**Brief**
When a line below contains the word "dentro", copy that line.

**Source records**
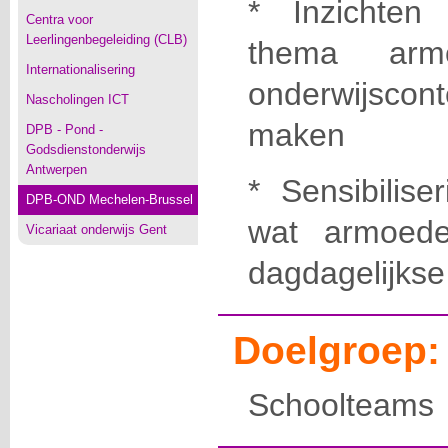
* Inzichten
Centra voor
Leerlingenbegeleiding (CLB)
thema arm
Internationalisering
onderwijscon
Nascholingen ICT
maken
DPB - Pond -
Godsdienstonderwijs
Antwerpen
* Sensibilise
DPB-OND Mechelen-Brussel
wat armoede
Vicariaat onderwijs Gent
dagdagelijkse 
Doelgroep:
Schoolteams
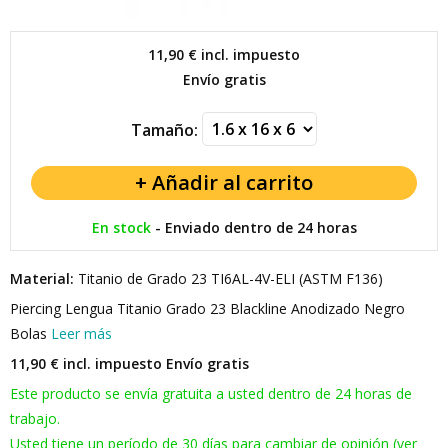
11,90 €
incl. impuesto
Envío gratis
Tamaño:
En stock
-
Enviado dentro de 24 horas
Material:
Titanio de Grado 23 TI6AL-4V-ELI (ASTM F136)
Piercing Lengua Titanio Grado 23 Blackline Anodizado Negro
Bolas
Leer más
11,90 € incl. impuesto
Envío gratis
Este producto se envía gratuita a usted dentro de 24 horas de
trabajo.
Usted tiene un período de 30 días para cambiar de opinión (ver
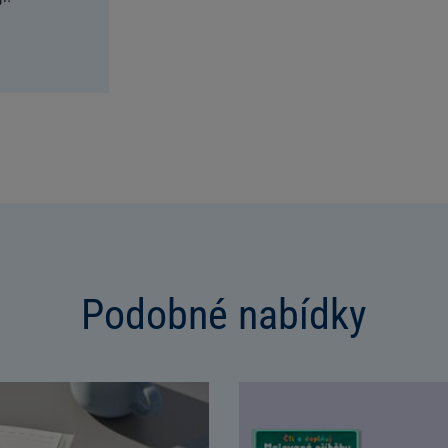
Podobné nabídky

**Result of the exercise**
Enviado dentro de 24 horas
Este producto se envía gratuita a usted dentro de 24 horas de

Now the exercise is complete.